*** Supplied material ***
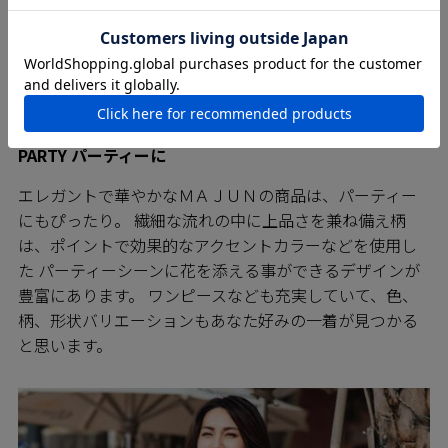
PARTY パーティーに
エレガントで華やかなＭＡＪＵＮの商品は、パーティー
にもぴったり。 繊細な流れの中に上品さを兼ね備え柄
は、ポイントで効果的なアクセントカラーなどを使用し
た パーティーシーンに花を添える事ができるデザインが
豊富にあります。 ワンピースなども充実していて、色、
柄、形状バリエーションもあなた好みの一着が見つかる
と思います。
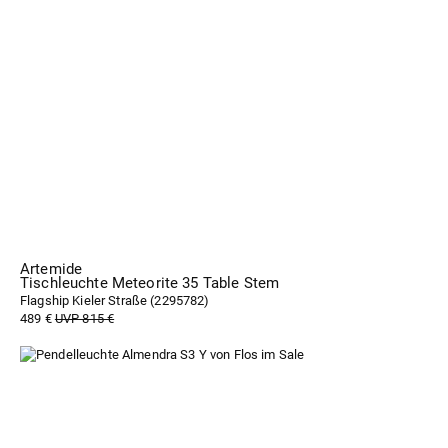
Artemide
Tischleuchte Meteorite 35 Table Stem
Flagship Kieler Straße (
2295782
)
489 €
UVP 815 €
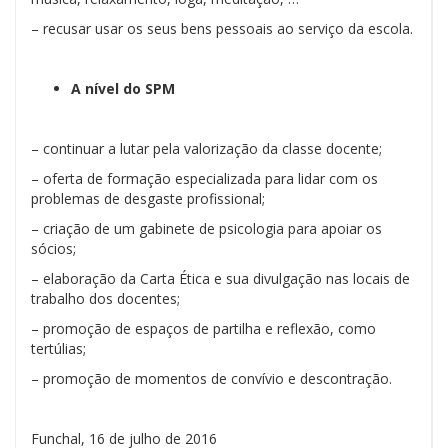
– recusar usar os seus bens pessoais ao serviço da escola.
A nível do SPM
– continuar a lutar pela valorização da classe docente;
– oferta de formação especializada para lidar com os
problemas de desgaste profissional;
– criação de um gabinete de psicologia para apoiar os
sócios;
– elaboração da Carta Ética e sua divulgação nas locais de
trabalho dos docentes;
– promoção de espaços de partilha e reflexão, como
tertúlias;
– promoção de momentos de convívio e descontração.
Funchal, 16 de julho de 2016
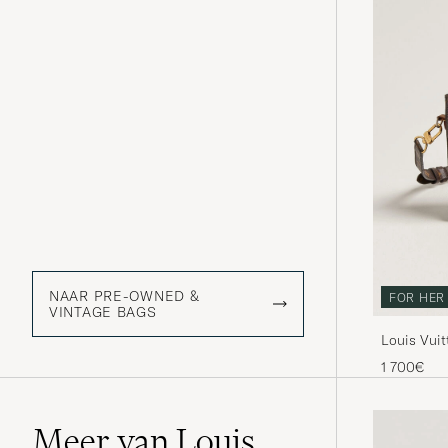
NAAR PRE-OWNED &
FOR HER
VINTAGE BAGS
Louis Vui
Monogra
1 700€
Meer van Louis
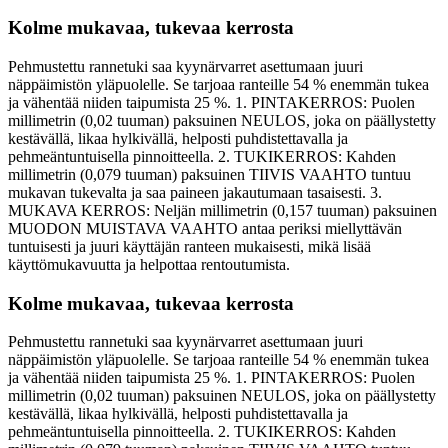
Kolme mukavaa, tukevaa kerrosta
Pehmustettu rannetuki saa kyynärvarret asettumaan juuri
näppäimistön yläpuolelle. Se tarjoaa ranteille 54 % enemmän tukea
ja vähentää niiden taipumista 25 %. 1. PINTAKERROS: Puolen
millimetrin (0,02 tuuman) paksuinen NEULOS, joka on päällystetty
kestävällä, likaa hylkivällä, helposti puhdistettavalla ja
pehmeäntuntuisella pinnoitteella. 2. TUKIKERROS: Kahden
millimetrin (0,079 tuuman) paksuinen TIIVIS VAAHTO tuntuu
mukavan tukevalta ja saa paineen jakautumaan tasaisesti. 3.
MUKAVA KERROS: Neljän millimetrin (0,157 tuuman) paksuinen
MUODON MUISTAVA VAAHTO antaa periksi miellyttävän
tuntuisesti ja juuri käyttäjän ranteen mukaisesti, mikä lisää
käyttömukavuutta ja helpottaa rentoutumista.
Kolme mukavaa, tukevaa kerrosta
Pehmustettu rannetuki saa kyynärvarret asettumaan juuri
näppäimistön yläpuolelle. Se tarjoaa ranteille 54 % enemmän tukea
ja vähentää niiden taipumista 25 %. 1. PINTAKERROS: Puolen
millimetrin (0,02 tuuman) paksuinen NEULOS, joka on päällystetty
kestävällä, likaa hylkivällä, helposti puhdistettavalla ja
pehmeäntuntuisella pinnoitteella. 2. TUKIKERROS: Kahden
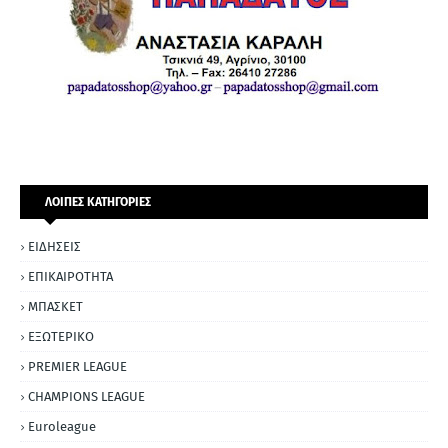
ΛΟΙΠΕΣ ΚΑΤΗΓΟΡΙΕΣ
ΕΙΔΗΣΕΙΣ
ΕΠΙΚΑΙΡΟΤΗΤΑ
ΜΠΑΣΚΕΤ
ΕΞΩΤΕΡΙΚΟ
PREMIER LEAGUE
CHAMPIONS LEAGUE
Euroleague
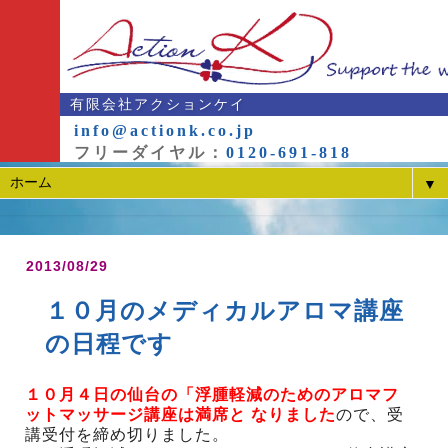
有限会社アクションケイ
info@actionk.co.jp
フリーダイヤル：
0120-691-818
▼
2013/08/29
１０月のメディカルアロマ講座
の日程です
１０月４日の仙台の「浮腫軽減のためのアロマフ
ットマッサージ講座は満席と なりました
ので、受
講受付を締め切りました。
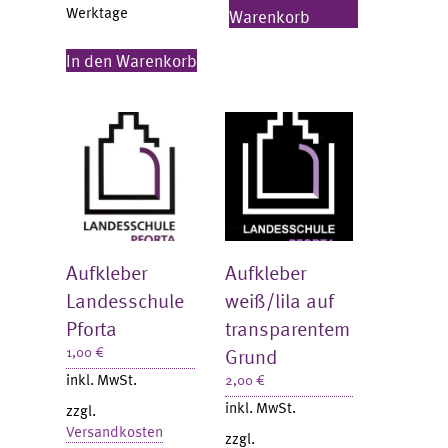
Werktage
Warenkorb
In den Warenkorb
Aufkleber
Aufkleber
Landesschule
weiß/lila auf
Pforta
transparentem
1,00
€
Grund
inkl. MwSt.
2,00
€
inkl. MwSt.
zzgl.
Versandkosten
zzgl.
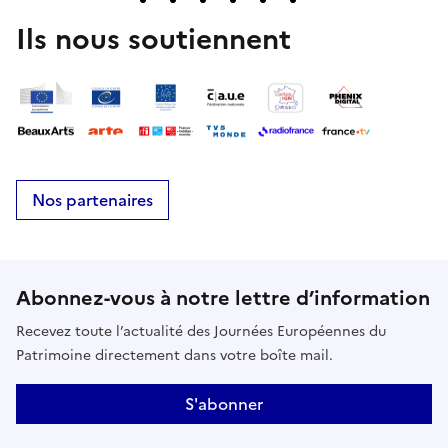
Ils nous soutiennent
Nos partenaires
Abonnez-vous à notre lettre d’information
Recevez toute l’actualité des Journées Européennes du
Patrimoine directement dans votre boîte mail.
S'abonner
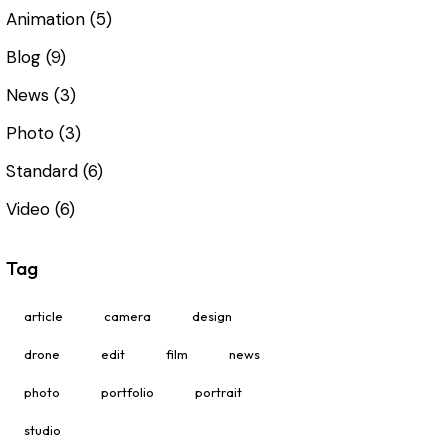
Animation
(5)
Blog
(9)
News
(3)
Photo
(3)
Standard
(6)
Video
(6)
Tag
article
camera
design
drone
edit
film
news
photo
portfolio
portrait
studio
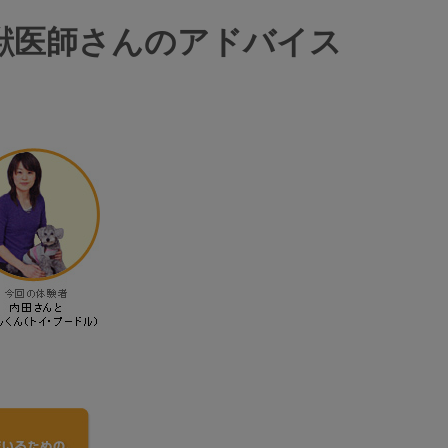
獣医師さんのアドバイス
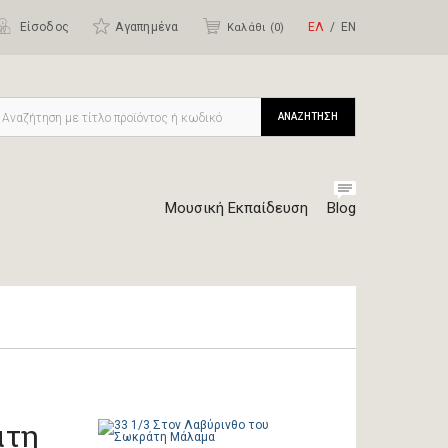
Είσοδος
Αγαπημένα
ΕΛ
ΕΝ
Καλάθι (
0
)
ΑΝΑΖΗΤΗΣΗ
Μουσική Εκπαίδευση
Blog
άτη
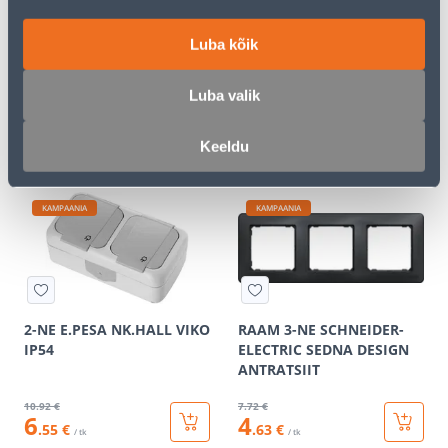
RAAM 3-NE SCHNEIDER-
PISTIKUPESA 1-NE FENDE
Luba kõik
ELECTRIC SEDNA DESIGN
M-GA SÜV KERAAMILINE
VALGE
VALGE
Luba valik
6
.12 €
9
.32 €
3
5
.67 €
.59 €
/ tk
/ tk
Keeldu
KAMPAANIA
KAMPAANIA
2-NE E.PESA NK.HALL VIKO
RAAM 3-NE SCHNEIDER-
IP54
ELECTRIC SEDNA DESIGN
ANTRATSIIT
10
.92 €
7
.72 €
6
4
.55 €
.63 €
/ tk
/ tk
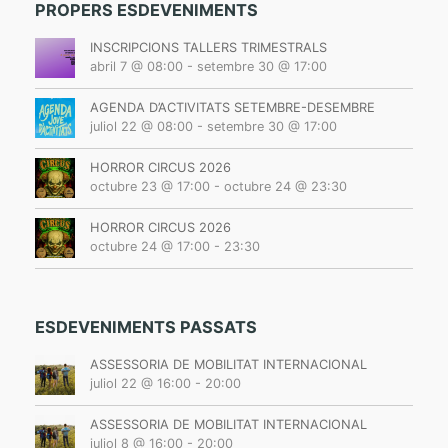
t
PROPERS ESDEVENIMENTS
N
INSCRIPCIONS TALLERS TRIMESTRALS
a
abril 7 @ 08:00
-
setembre 30 @ 17:00
v
i
AGENDA D’ACTIVITATS SETEMBRE-DESEMBRE
juliol 22 @ 08:00
-
setembre 30 @ 17:00
g
a
HORROR CIRCUS 2026
t
octubre 23 @ 17:00
-
octubre 24 @ 23:30
i
HORROR CIRCUS 2026
o
octubre 24 @ 17:00
-
23:30
n
ESDEVENIMENTS PASSATS
ASSESSORIA DE MOBILITAT INTERNACIONAL
juliol 22 @ 16:00
-
20:00
ASSESSORIA DE MOBILITAT INTERNACIONAL
juliol 8 @ 16:00
-
20:00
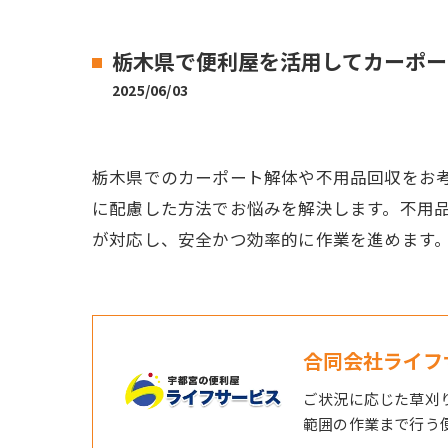
栃木県で便利屋を活用してカーポー
2025/06/03
栃木県でのカーポート解体や不用品回収をお
に配慮した方法でお悩みを解決します。不用
が対応し、安全かつ効率的に作業を進めます
合同会社ライフ
ご状況に応じた草刈
範囲の作業まで行う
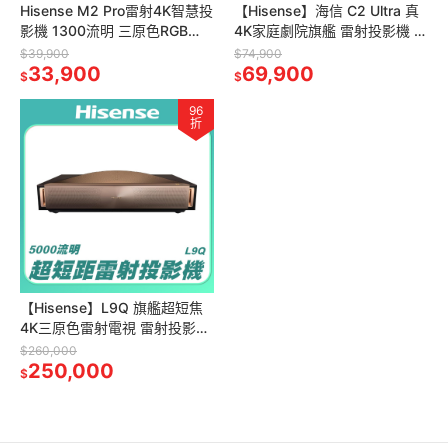
Hisense M2 Pro雷射4K智慧投
【Hisense】海信 C2 Ultra 真
影機 1300流明 三原色RGB
4K家庭劇院旗艦 雷射投影機 劇
Dolby Vision
院奇機 RGB 三雷射技術 3000
$39,900
$74,900
33,900
流明
69,900
$
$
96
折
【Hisense】L9Q 旗艦超短焦
4K三原色雷射電視 雷射投影機
帝瓦雷6.2.2聲道 UHD 5000流
$260,000
明
250,000
$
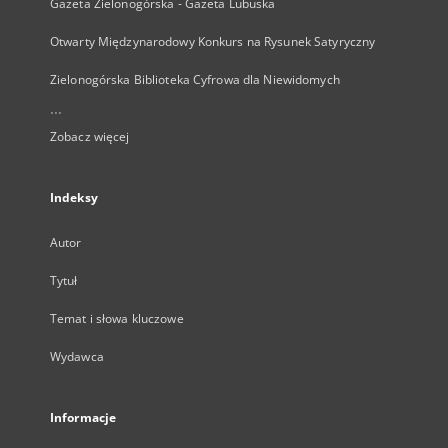
Gazeta Zielonogórska - Gazeta Lubuska
Otwarty Międzynarodowy Konkurs na Rysunek Satyryczny
Zielonogórska Biblioteka Cyfrowa dla Niewidomych
...
Zobacz więcej
Indeksy
Autor
Tytuł
Temat i słowa kluczowe
Wydawca
Informacje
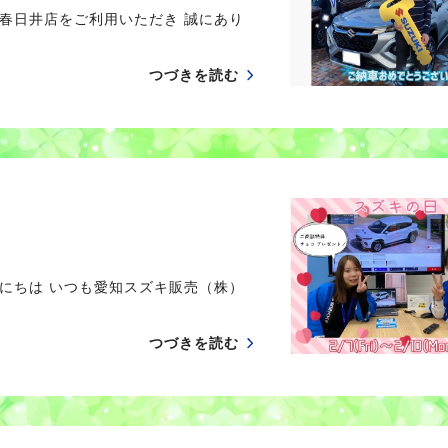
春日井店をご利用いただき 誠にあり
つづきを読む
にちは いつも愛知スズキ販売（株）
つづきを読む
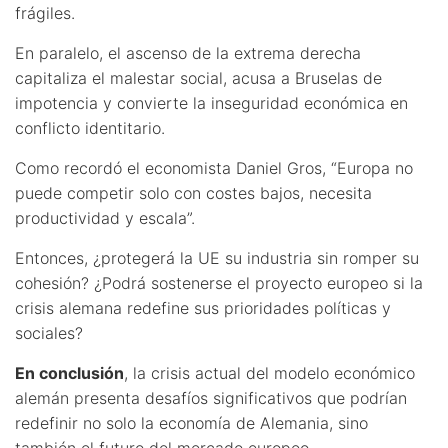
frágiles.
En paralelo, el ascenso de la extrema derecha
capitaliza el malestar social, acusa a Bruselas de
impotencia y convierte la inseguridad económica en
conflicto identitario.
Como recordó el economista Daniel Gros, “Europa no
puede competir solo con costes bajos, necesita
productividad y escala”.
Entonces, ¿protegerá la UE su industria sin romper su
cohesión? ¿Podrá sostenerse el proyecto europeo si la
crisis alemana redefine sus prioridades políticas y
sociales?
En conclusión
, la crisis actual del modelo económico
alemán presenta desafíos significativos que podrían
redefinir no solo la economía de Alemania, sino
también el futuro del mercado europeo.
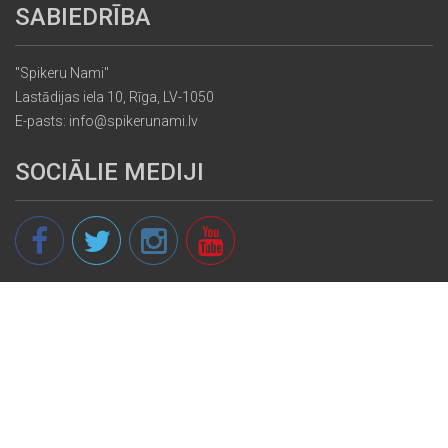
SABIEDRĪBA
"Spikeru Nami"
Lastādijas iela 10, Rīga, LV-1050
E-pasts: info@spikerunami.lv
SOCIĀLIE MEDIJI
© 2013 - 2026 spikeri.lv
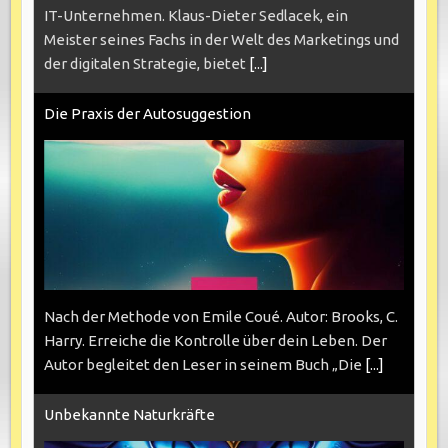
IT-Unternehmen. Klaus-Dieter Sedlacek, ein
Meister seines Fachs in der Welt des Marketings und
der digitalen Strategie, bietet
[...]
Die Praxis der Autosuggestion
Nach der Methode von Emile Coué. Autor: Brooks, C.
Harry. Erreiche die Kontrolle über dein Leben. Der
Autor begleitet den Leser in seinem Buch „Die
[...]
Unbekannte Naturkräfte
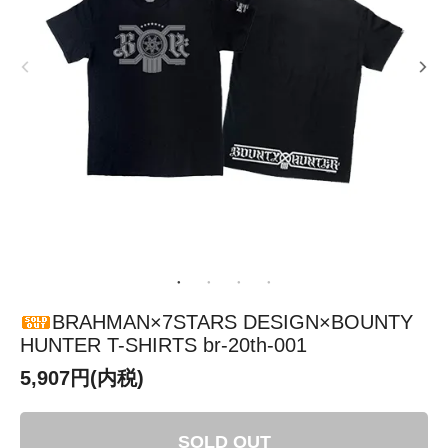
BRAHMAN×7STARS DESIGN×BOUNTY
HUNTER T-SHIRTS br-20th-001
5,907円(内税)
SOLD OUT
*** End of Supplied material ***
Action item: Pictures are to be omitted. Output verbatim only the lines from the one holding "Unbekannte Naturkräfte" through the end of the material, both included.

Solution to the exercise:
Unbekannte Naturkräfte
BRAHMAN×7STARS DESIGN×BOUNTY
HUNTER T-SHIRTS br-20th-001
5,907円(内税)
SOLD OUT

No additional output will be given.